• **PROMPT**: Can you print the data exactly and leave out each image?

• **INFORMATION**:
◇ ◇ ◇ ◇

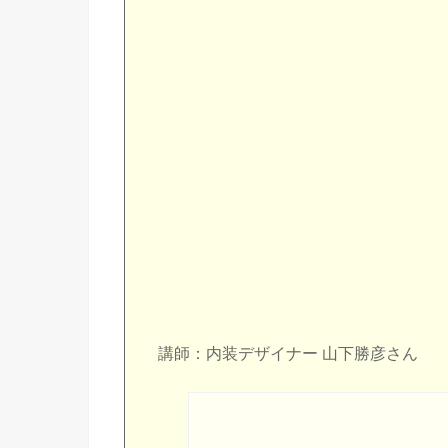
講師：内装デザイナー 山下勝彦さん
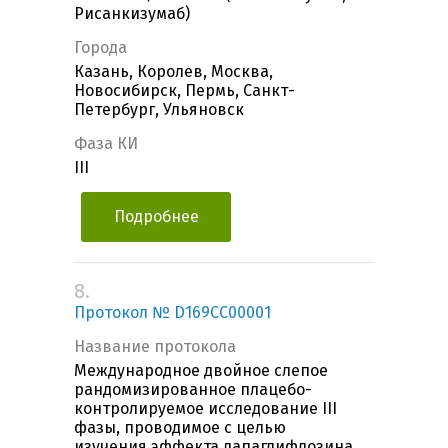
Рисанкизумаб)
Города
Казань, Королев, Москва,
Новосибирск, Пермь, Санкт-
Петербург, Ульяновск
Фаза КИ
III
Подробнее
8.
Протокол № D169CC00001
Название протокола
Международное двойное слепое
рандомизированное плацебо-
контролируемое исследование III
фазы, проводимое с целью
изучения эффекта дапаглифлозина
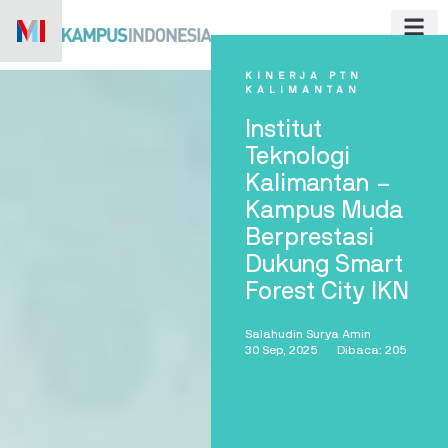
Skip
to
content
KINERJA PTN
KALIMANTAN
Institut
Teknologi
Kalimantan –
Kampus Muda
Berprestasi
Dukung Smart
Forest City IKN
Salahudin Surya Amin
30 Sep, 2025
Dibaca: 205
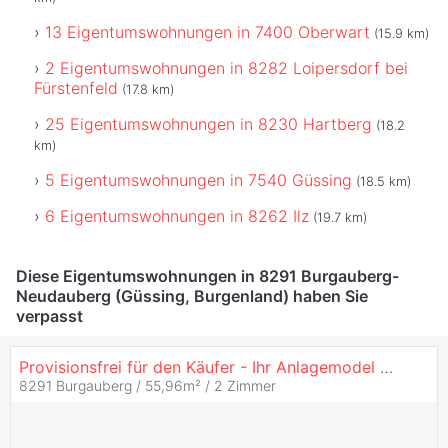
13 Eigentumswohnungen in 7400 Oberwart
(15.9 km)
2 Eigentumswohnungen in 8282 Loipersdorf bei
Fürstenfeld
(17.8 km)
25 Eigentumswohnungen in 8230 Hartberg
(18.2
km)
5 Eigentumswohnungen in 7540 Güssing
(18.5 km)
6 Eigentumswohnungen in 8262 Ilz
(19.7 km)
Diese Eigentumswohnungen in 8291 Burgauberg-
Neudauberg (Güssing, Burgenland) haben Sie
verpasst
Provisionsfrei für den Käufer - Ihr Anlagemodel direkt am Golfplatz
8291 Burgauberg / 55,96m² /
2 Zimmer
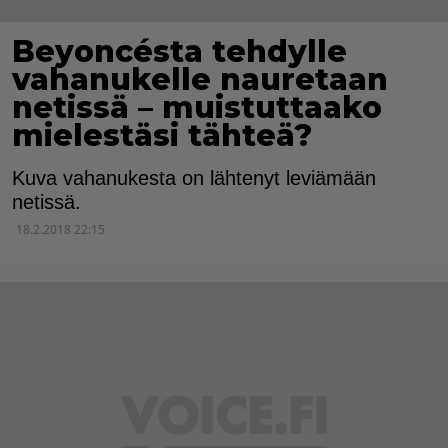
Beyoncésta tehdylle
vahanukelle nauretaan
netissä – muistuttaako
mielestäsi tähteä?
Kuva vahanukesta on lähtenyt leviämään
netissä.
18.2.2018 22:15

◇ ◇ ◇ ◇

• **ANSWER TO THIS PROBLEM**:
講師：内装デザイナー 山下勝彦さん
Рисанкизумаб)
Города
Казань, Королев, Москва,
Новосибирск, Пермь, Санкт-
Петербург, Ульяновск
Фаза КИ
III
Подробнее
8.
Протокол № D169CC00001
Название протокола
Международное двойное слепое
рандомизированное плацебо-
контролируемое исследование III
фазы, проводимое с целью
изучения эффекта дапаглифлозина
Skip
to
content
KINERJA PTN
KALIMANTAN
Institut
Teknologi
Kalimantan –
Kampus Muda
Berprestasi
Dukung Smart
Forest City IKN
Salahudin Surya Amin
30 Sep, 2025
Dibaca: 205
13 Eigentumswohnungen in 7400 Oberwart
(15.9 km)
2 Eigentumswohnungen in 8282 Loipersdorf bei
Fürstenfeld
(17.8 km)
25 Eigentumswohnungen in 8230 Hartberg
(18.2
km)
5 Eigentumswohnungen in 7540 Güssing
(18.5 km)
6 Eigentumswohnungen in 8262 Ilz
(19.7 km)
Diese Eigentumswohnungen in 8291 Burgauberg-
Neudauberg (Güssing, Burgenland) haben Sie
verpasst
Provisionsfrei für den Käufer - Ihr Anlagemodel direkt am Golfplatz
8291 Burgauberg / 55,96m² /
2 Zimmer
Beyoncésta tehdylle
vahanukelle nauretaan
netissä – muistuttaako
mielestäsi tähteä?
Kuva vahanukesta on lähtenyt leviämään
netissä.
18.2.2018 22:15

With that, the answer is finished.